Extracted material Block Start
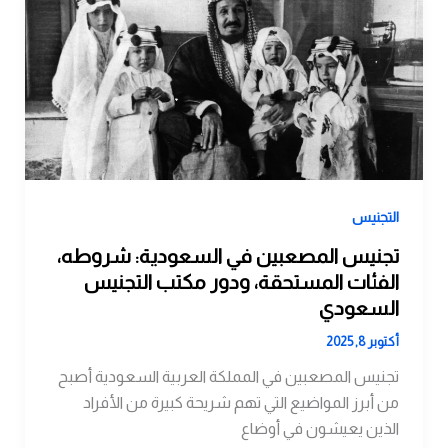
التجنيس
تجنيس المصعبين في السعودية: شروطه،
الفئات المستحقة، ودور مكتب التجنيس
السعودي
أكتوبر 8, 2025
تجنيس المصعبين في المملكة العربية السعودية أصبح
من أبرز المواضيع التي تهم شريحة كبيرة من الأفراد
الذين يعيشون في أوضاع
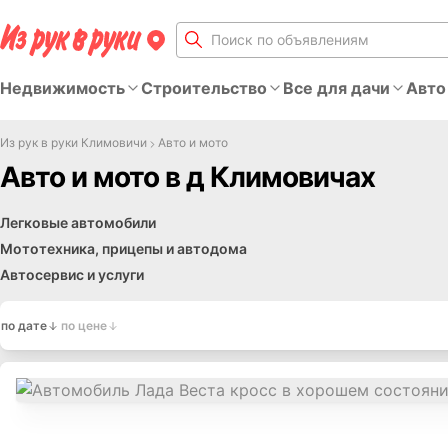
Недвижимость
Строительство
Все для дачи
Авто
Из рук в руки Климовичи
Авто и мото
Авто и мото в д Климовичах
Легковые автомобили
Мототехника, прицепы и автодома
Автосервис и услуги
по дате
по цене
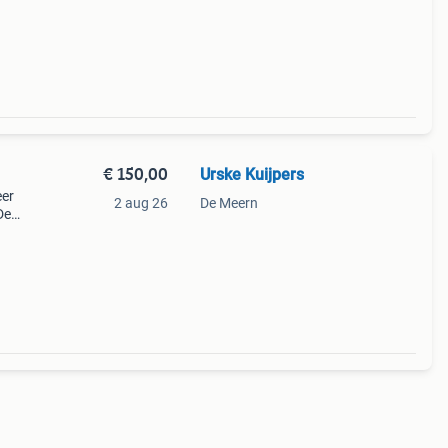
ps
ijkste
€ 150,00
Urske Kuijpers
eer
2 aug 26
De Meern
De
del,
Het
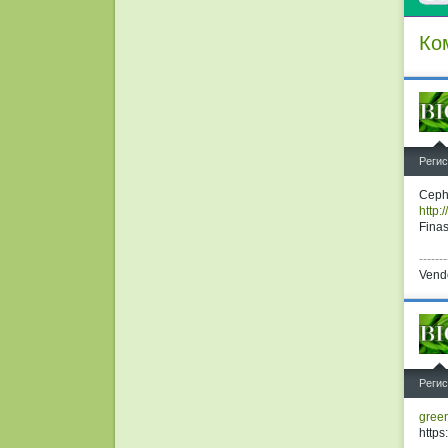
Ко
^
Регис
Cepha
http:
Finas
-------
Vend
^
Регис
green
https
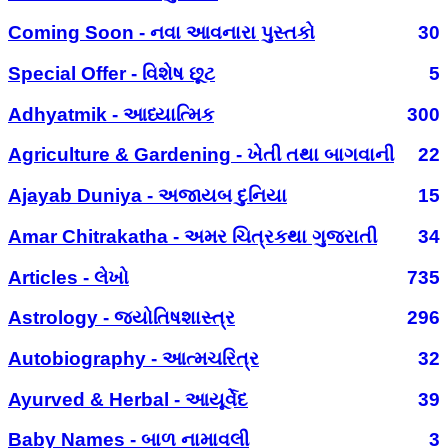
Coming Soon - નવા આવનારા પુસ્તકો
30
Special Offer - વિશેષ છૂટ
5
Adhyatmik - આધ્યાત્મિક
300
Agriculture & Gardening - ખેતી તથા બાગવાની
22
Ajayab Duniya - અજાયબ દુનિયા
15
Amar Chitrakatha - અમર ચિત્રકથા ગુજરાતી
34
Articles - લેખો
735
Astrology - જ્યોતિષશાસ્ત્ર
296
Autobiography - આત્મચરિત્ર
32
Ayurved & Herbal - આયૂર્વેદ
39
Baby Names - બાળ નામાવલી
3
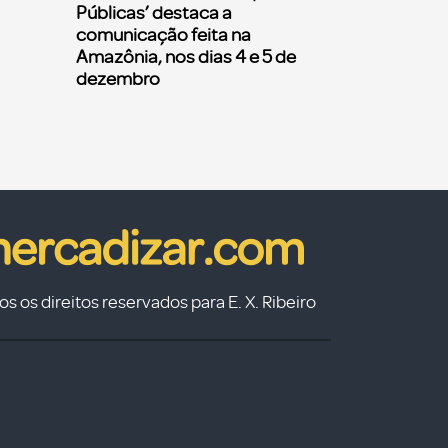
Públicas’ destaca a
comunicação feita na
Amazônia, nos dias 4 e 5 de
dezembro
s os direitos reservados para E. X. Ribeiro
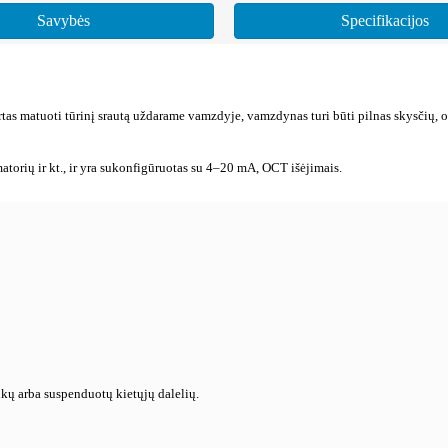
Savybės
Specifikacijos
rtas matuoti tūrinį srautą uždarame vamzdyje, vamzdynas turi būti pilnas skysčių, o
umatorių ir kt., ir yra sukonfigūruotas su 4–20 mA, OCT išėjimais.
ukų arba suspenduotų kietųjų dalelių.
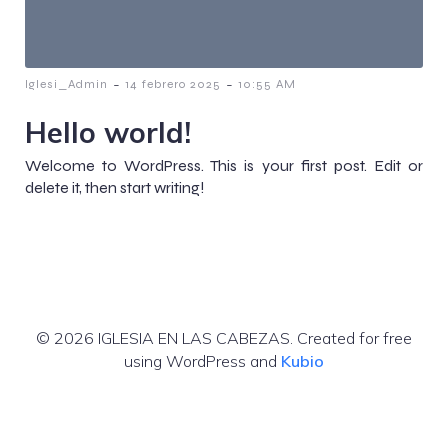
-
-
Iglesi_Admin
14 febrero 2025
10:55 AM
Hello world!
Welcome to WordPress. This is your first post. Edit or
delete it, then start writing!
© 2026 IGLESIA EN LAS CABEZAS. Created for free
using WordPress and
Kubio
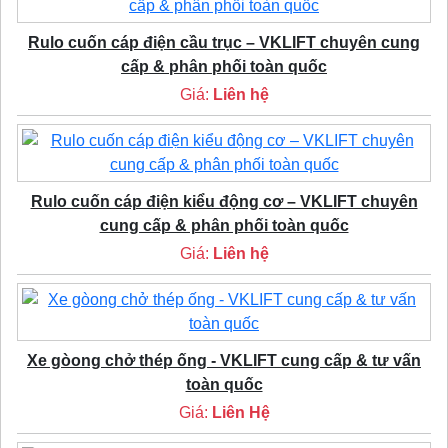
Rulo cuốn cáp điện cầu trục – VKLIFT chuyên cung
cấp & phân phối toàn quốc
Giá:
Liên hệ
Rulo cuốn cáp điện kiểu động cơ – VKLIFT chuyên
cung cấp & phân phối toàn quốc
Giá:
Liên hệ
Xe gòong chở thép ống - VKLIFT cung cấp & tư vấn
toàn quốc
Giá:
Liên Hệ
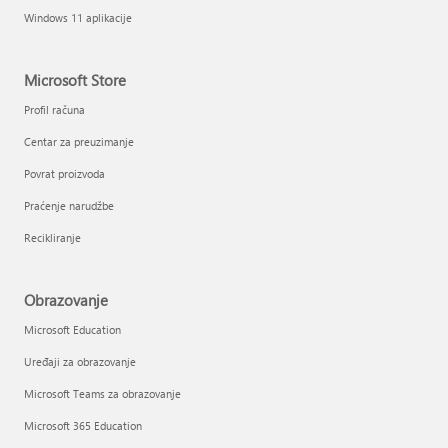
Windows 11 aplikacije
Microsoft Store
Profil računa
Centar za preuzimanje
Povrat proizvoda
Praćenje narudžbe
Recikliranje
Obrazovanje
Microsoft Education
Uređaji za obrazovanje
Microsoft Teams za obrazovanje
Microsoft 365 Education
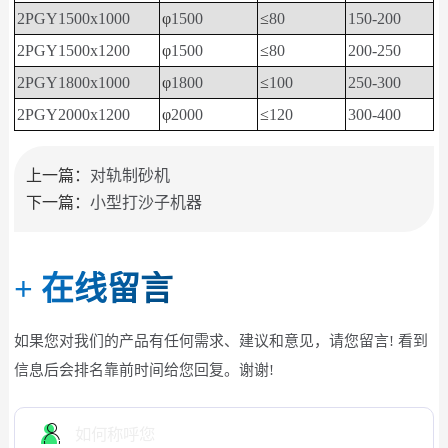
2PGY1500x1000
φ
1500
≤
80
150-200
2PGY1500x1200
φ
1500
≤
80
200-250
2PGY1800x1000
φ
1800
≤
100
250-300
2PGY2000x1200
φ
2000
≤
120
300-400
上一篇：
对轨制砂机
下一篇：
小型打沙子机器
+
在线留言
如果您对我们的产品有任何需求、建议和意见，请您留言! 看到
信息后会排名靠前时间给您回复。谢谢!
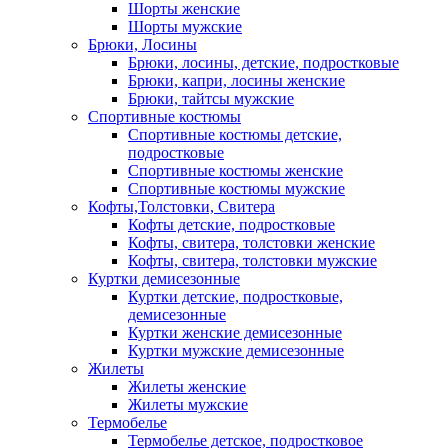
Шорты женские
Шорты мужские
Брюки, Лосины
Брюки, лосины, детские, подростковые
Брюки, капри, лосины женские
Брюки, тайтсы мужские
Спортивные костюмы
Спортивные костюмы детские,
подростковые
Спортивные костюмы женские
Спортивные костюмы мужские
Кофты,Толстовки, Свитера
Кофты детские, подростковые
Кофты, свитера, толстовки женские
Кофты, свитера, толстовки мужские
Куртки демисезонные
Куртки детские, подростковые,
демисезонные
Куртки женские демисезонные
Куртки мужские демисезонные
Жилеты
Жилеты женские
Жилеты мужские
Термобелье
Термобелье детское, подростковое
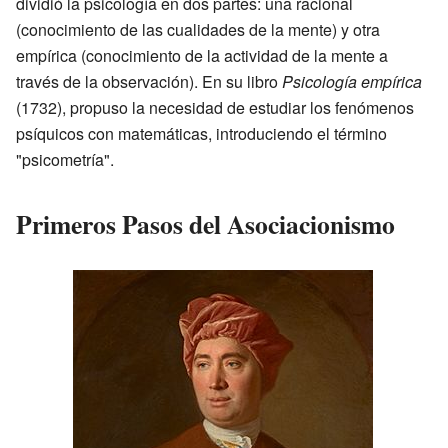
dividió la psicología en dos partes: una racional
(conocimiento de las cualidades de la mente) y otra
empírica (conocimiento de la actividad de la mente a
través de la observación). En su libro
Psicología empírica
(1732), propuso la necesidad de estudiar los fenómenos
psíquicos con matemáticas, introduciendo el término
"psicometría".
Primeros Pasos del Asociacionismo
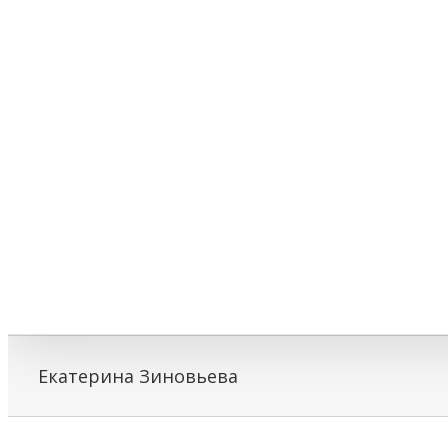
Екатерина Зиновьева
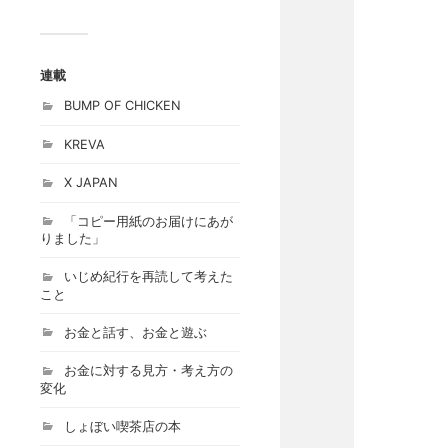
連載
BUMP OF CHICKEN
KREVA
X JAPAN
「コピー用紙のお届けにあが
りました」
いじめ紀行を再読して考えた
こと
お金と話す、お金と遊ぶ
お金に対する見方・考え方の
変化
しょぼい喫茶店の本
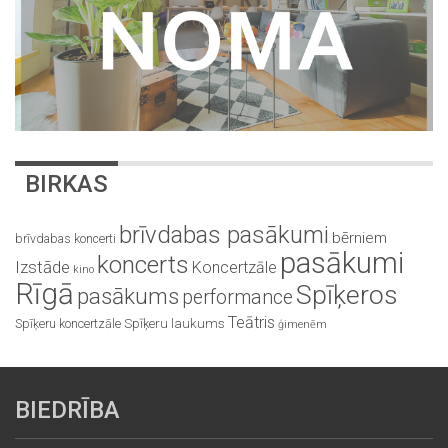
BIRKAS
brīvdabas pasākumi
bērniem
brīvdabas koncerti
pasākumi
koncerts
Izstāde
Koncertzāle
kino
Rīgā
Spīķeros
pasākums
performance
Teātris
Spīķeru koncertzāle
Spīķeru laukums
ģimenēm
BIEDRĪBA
Extracted material Block End
» **What is needed**:
The data above needs to be retyped exactly, with the images left out.

» **Output of the task**:
التجنيس
تجنيس المصعبين في السعودية: شروطه،
الفئات المستحقة، ودور مكتب التجنيس
السعودي
أكتوبر 8, 2025
تجنيس المصعبين في المملكة العربية السعودية أصبح
من أبرز المواضيع التي تهم شريحة كبيرة من الأفراد
الذين يعيشون في أوضاع
Недвижимость
Строительство
Все для дачи
Авто
Из рук в руки Климовичи
Авто и мото
Авто и мото в д Климовичах
Легковые автомобили
Мототехника, прицепы и автодома
Автосервис и услуги
по дате
по цене
ps
ijkste
€ 150,00
Urske Kuijpers
eer
2 aug 26
De Meern
De
del,
Het
Ко
^
Регис
Cepha
http:
Finas
-------
Vend
^
Регис
green
https
Coming Soon - નવા આવનારા પુસ્તકો
30
Special Offer - વિશેષ છૂટ
5
Adhyatmik - આધ્યાત્મિક
300
Agriculture & Gardening - ખેતી તથા બાગવાની
22
Ajayab Duniya - અજાયબ દુનિયા
15
Amar Chitrakatha - અમર ચિત્રકથા ગુજરાતી
34
Articles - લેખો
735
Astrology - જ્યોતિષશાસ્ત્ર
296
Autobiography - આત્મચરિત્ર
32
Ayurved & Herbal - આયૂર્વેદ
39
Baby Names - બાળ નામાવલી
3
Públicas’ destaca a
comunicação feita na
Amazônia, nos dias 4 e 5 de
dezembro
s os direitos reservados para E. X. Ribeiro
Savybės
Specifikacijos
rtas matuoti tūrinį srautą uždarame vamzdyje, vamzdynas turi būti pilnas skysčių, o
umatorių ir kt., ir yra sukonfigūruotas su 4–20 mA, OCT išėjimais.
ukų arba suspenduotų kietųjų dalelių.
-
-
Iglesi_Admin
14 febrero 2025
10:55 AM
Hello world!
Welcome to WordPress. This is your first post. Edit or
delete it, then start writing!
© 2026 IGLESIA EN LAS CABEZAS. Created for free
using WordPress and
Kubio
Rulo cuốn cáp điện cầu trục – VKLIFT chuyên cung
cấp & phân phối toàn quốc
Giá:
Liên hệ
Rulo cuốn cáp điện kiểu động cơ – VKLIFT chuyên
cung cấp & phân phối toàn quốc
Giá:
Liên hệ
Xe gòong chở thép ống - VKLIFT cung cấp & tư vấn
toàn quốc
Giá:
Liên Hệ
Windows 11 aplikacije
Microsoft Store
Profil računa
Centar za preuzimanje
Povrat proizvoda
Praćenje narudžbe
Recikliranje
Obrazovanje
Microsoft Education
Uređaji za obrazovanje
Microsoft Teams za obrazovanje
Microsoft 365 Education
2PGY1500x1000
φ
1500
≤
80
150-200
2PGY1500x1200
φ
1500
≤
80
200-250
2PGY1800x1000
φ
1800
≤
100
250-300
2PGY2000x1200
φ
2000
≤
120
300-400
上一篇：
对轨制砂机
下一篇：
小型打沙子机器
+
在线留言
如果您对我们的产品有任何需求、建议和意见，请您留言! 看到
信息后会排名靠前时间给您回复。谢谢!
Шорты женские
Шорты мужские
Брюки, Лосины
Брюки, лосины, детские, подростковые
Брюки, капри, лосины женские
Брюки, тайтсы мужские
Спортивные костюмы
Спортивные костюмы детские,
подростковые
Спортивные костюмы женские
Спортивные костюмы мужские
Кофты,Толстовки, Свитера
Кофты детские, подростковые
Кофты, свитера, толстовки женские
Кофты, свитера, толстовки мужские
Куртки демисезонные
Куртки детские, подростковые,
демисезонные
Куртки женские демисезонные
Куртки мужские демисезонные
Жилеты
Жилеты женские
Жилеты мужские
Термобелье
Термобелье детское, подростковое
dividió la psicología en dos partes: una racional
(conocimiento de las cualidades de la mente) y otra
empírica (conocimiento de la actividad de la mente a
través de la observación). En su libro
Psicología empírica
(1732), propuso la necesidad de estudiar los fenómenos
psíquicos con matemáticas, introduciendo el término
"psicometría".
Primeros Pasos del Asociacionismo
Екатерина Зиновьева
連載
BUMP OF CHICKEN
KREVA
X JAPAN
「コピー用紙のお届けにあが
りました」
いじめ紀行を再読して考えた
こと
お金と話す、お金と遊ぶ
お金に対する見方・考え方の
変化
しょぼい喫茶店の本
BIRKAS
brīvdabas pasākumi
bērniem
brīvdabas koncerti
pasākumi
koncerts
Izstāde
Koncertzāle
kino
Rīgā
Spīķeros
pasākums
performance
Teātris
Spīķeru koncertzāle
Spīķeru laukums
ģimenēm
BIEDRĪBA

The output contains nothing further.